笑って、ふざけた風に断るという選択肢を一番に思い浮かべた。そうすることを選ぶのが善いように思われた。そうすれば、自分の恋愛がうまくいかないのは、高校時代に莞慈を振ったせいだと、いつまでもそれを理由にできるからだ。
もし、ここで彼を受け入れて、上手くいかなかったら?自分の逃げ場所を完全に塞がれはしないか?現在の彼は高校時代の野暮ったさが緩和され、面食いから卒業しかけている瑞穂にとって十分合格ライン、初対面の男性であれば受け入れられる範囲だ。だがやはり、彼は因縁の相手であり、ここは断った方が善いと思った。

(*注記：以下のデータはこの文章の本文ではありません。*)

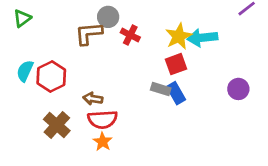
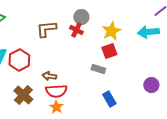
gray circle: (108, 17) -> (81, 17), moved
cyan arrow: (202, 38) -> (148, 32), moved
purple circle: (238, 89) -> (151, 85), moved
blue rectangle: (176, 93) -> (109, 99), moved

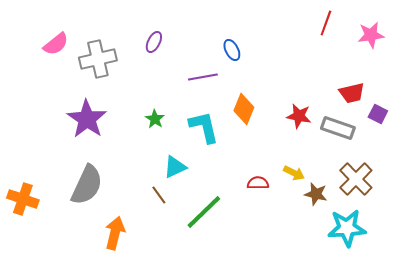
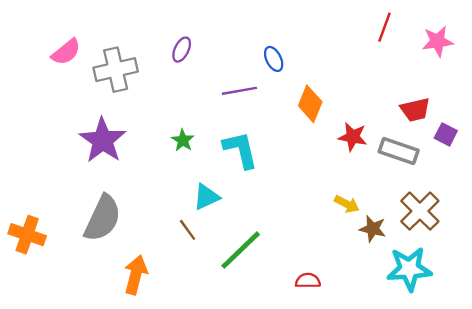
orange diamond: (244, 109) -> (310, 104), moved
red semicircle: (258, 183) -> (308, 281), moved

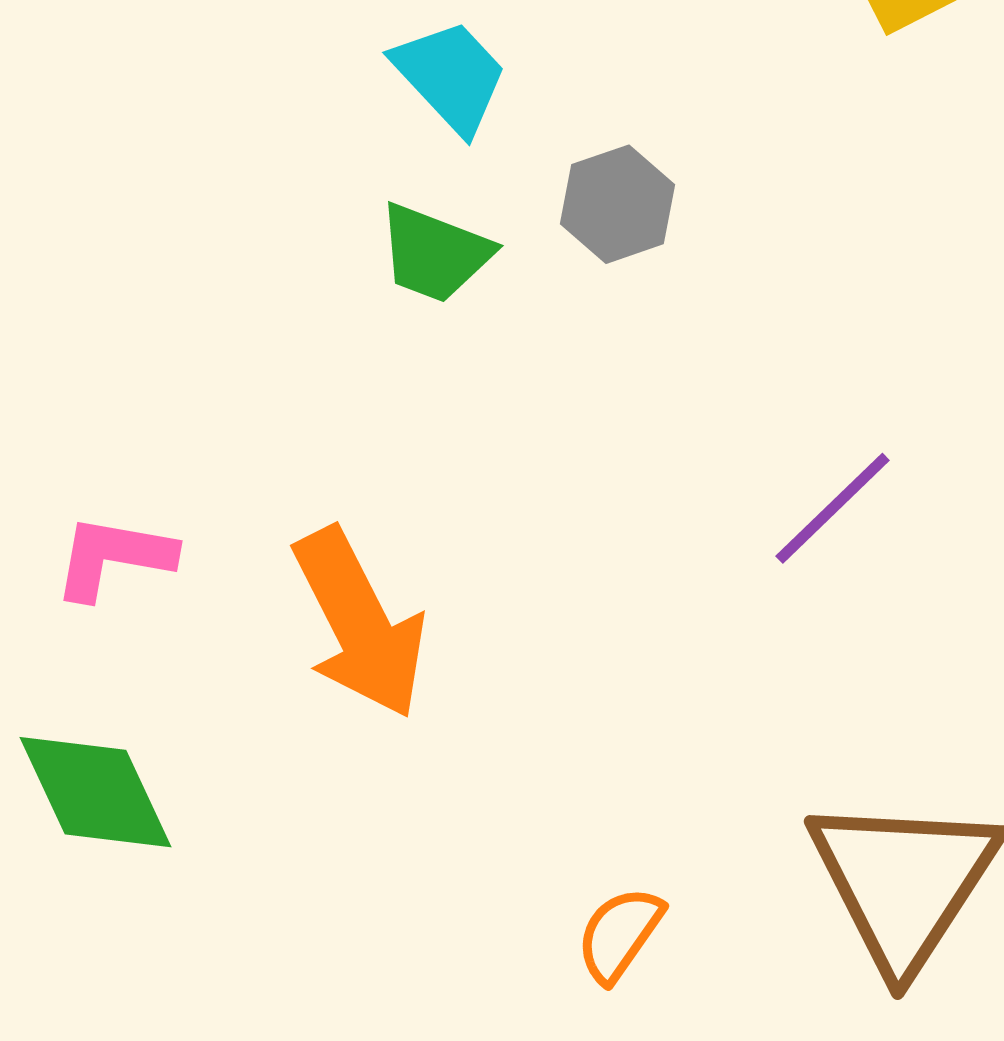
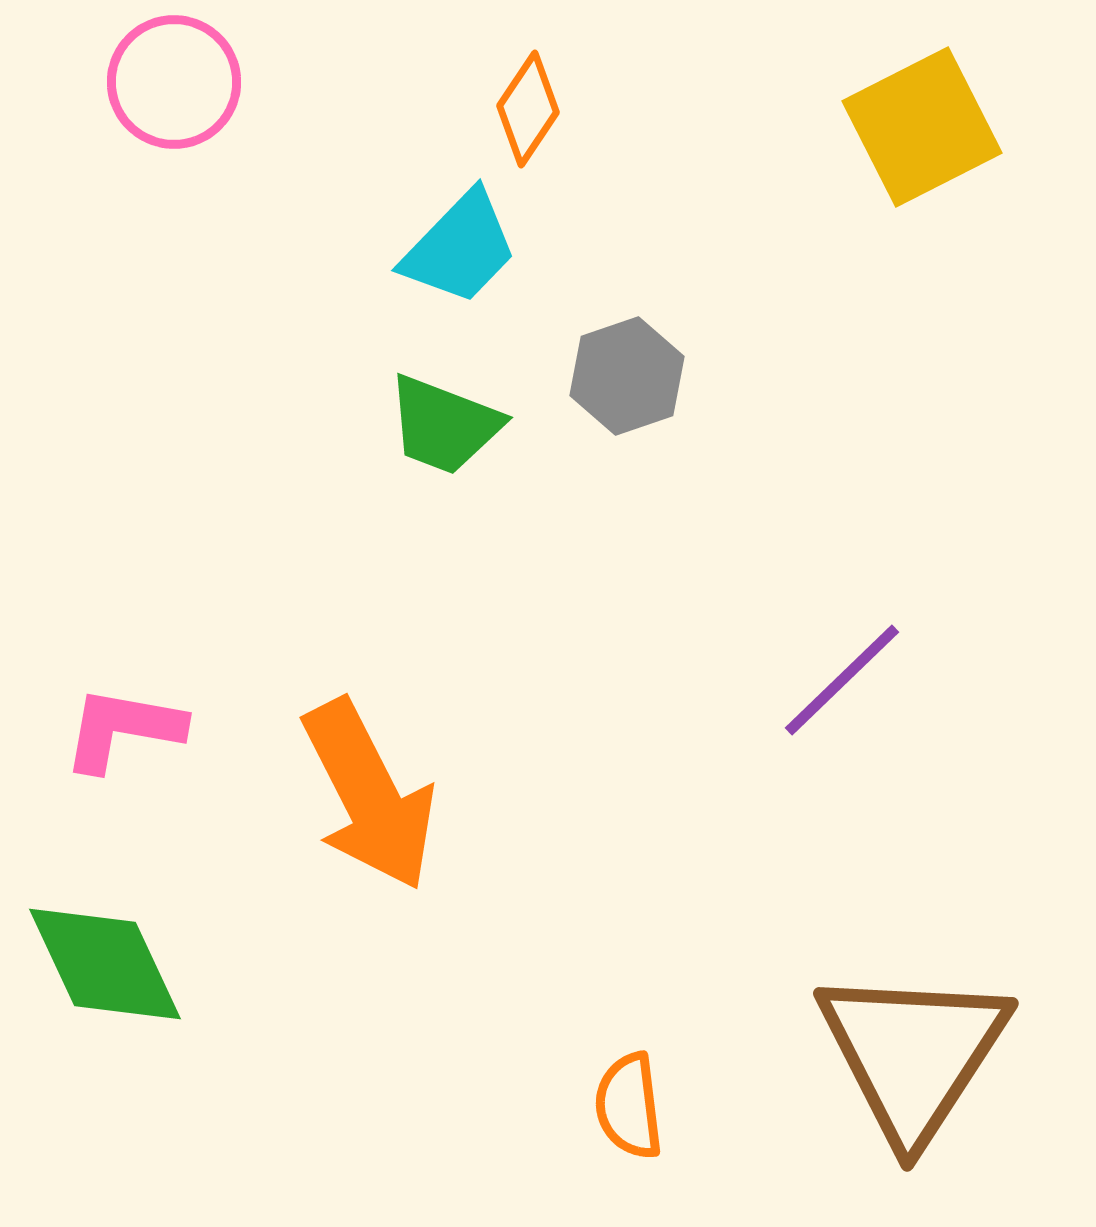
cyan trapezoid: (451, 76) -> (460, 248), turned 87
orange semicircle: (620, 934) -> (629, 1106), turned -42

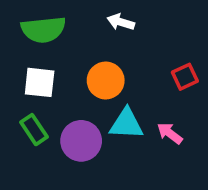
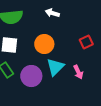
cyan triangle: (126, 124) -> (55, 67), turned -48
pink arrow: (170, 133) -> (78, 72), turned -152

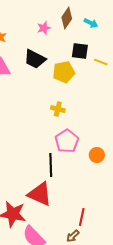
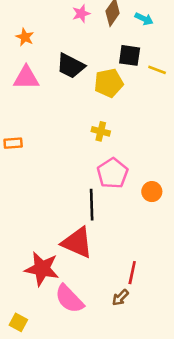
pink star: (44, 28) -> (81, 14), moved

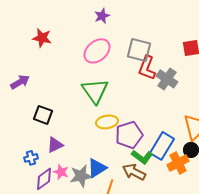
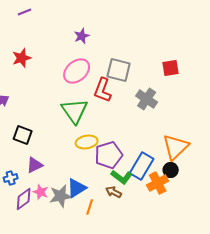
red star: (42, 38) -> (22, 58), turned -30
red L-shape: (147, 68) -> (103, 90), moved
brown arrow: (134, 172) -> (114, 192), size x0.7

しかし、昼間に行われた演出バリバリの披露宴と、今現在、手元にあるジントニックで判断力が鈍ったのだろう。好奇心が勝った。「追うより追われる方が幸せになれる」?そうなのだろうか?今の時点で真偽はわからないにしても、それを試す相手に最もふさわしいのは、きっと、今、横に座っている男だ。
「試しね、試しにだったら、いいよ!」
以前に追いかけていた男の一人に言われた言葉そのままを、瑞穂は四度目の告白の返答とした。